§ WHAT IS NEEDED
Taking the records line by line, how many lines contain the word "vissa"? Answer with the number only.

++++ DATA RECORDS

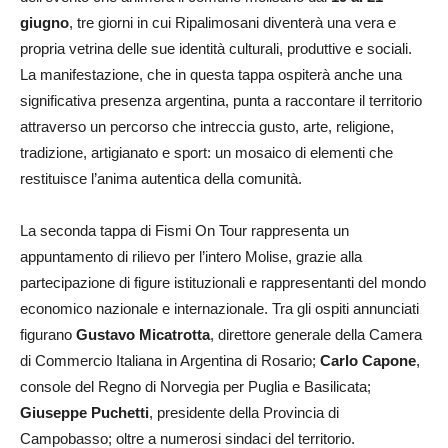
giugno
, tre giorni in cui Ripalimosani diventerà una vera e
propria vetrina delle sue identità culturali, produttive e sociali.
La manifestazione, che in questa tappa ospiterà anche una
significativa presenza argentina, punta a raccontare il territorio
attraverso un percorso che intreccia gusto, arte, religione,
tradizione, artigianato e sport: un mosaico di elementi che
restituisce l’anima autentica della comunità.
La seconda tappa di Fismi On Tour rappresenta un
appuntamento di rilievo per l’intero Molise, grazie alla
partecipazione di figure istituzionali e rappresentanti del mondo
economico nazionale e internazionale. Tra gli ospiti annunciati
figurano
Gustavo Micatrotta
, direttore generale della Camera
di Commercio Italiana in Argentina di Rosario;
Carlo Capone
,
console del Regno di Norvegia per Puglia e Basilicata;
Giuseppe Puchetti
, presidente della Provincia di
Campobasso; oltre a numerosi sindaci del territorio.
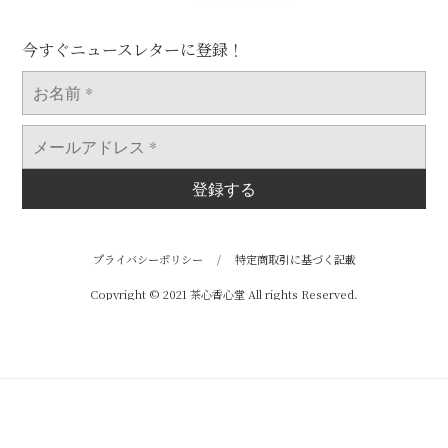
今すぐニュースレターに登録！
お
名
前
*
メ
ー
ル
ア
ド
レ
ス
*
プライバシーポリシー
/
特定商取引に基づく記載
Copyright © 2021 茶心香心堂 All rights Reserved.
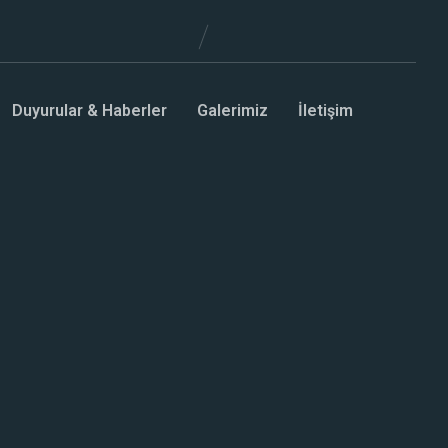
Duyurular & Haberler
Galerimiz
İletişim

++++++++
++++ DATA RECORDS

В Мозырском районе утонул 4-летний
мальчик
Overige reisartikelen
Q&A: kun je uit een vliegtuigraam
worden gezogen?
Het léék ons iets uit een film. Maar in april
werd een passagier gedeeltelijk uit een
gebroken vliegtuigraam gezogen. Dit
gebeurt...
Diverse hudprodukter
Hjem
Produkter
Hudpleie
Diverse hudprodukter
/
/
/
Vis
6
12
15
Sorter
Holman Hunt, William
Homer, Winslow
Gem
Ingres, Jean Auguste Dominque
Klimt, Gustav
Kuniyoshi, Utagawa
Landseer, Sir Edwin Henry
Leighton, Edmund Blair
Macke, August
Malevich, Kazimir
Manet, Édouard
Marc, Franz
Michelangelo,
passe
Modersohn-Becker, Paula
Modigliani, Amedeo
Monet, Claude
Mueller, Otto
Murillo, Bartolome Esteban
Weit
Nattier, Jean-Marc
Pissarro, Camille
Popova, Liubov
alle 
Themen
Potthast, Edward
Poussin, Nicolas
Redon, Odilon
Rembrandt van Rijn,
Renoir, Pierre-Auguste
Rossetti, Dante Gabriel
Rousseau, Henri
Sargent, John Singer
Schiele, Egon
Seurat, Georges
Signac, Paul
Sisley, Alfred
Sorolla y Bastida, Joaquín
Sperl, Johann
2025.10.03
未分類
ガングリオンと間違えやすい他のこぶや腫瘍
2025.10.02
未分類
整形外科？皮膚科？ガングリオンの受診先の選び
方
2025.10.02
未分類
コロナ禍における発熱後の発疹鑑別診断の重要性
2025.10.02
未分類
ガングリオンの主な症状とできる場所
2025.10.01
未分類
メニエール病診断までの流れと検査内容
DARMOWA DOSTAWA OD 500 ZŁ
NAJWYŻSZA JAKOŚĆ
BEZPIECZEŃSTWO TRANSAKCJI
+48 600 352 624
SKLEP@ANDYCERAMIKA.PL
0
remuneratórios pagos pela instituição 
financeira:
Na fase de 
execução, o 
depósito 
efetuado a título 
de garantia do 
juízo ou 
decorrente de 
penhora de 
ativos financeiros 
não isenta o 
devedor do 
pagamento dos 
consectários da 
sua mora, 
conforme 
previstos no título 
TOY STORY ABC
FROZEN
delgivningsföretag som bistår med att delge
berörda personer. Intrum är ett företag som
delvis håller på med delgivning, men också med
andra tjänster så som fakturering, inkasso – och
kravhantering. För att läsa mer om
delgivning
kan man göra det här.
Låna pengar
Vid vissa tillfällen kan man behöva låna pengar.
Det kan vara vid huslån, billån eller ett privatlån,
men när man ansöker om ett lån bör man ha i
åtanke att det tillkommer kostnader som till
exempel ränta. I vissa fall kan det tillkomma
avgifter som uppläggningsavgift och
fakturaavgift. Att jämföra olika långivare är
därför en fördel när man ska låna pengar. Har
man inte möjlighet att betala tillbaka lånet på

++++++++

§ EXERCISE ANSWER
2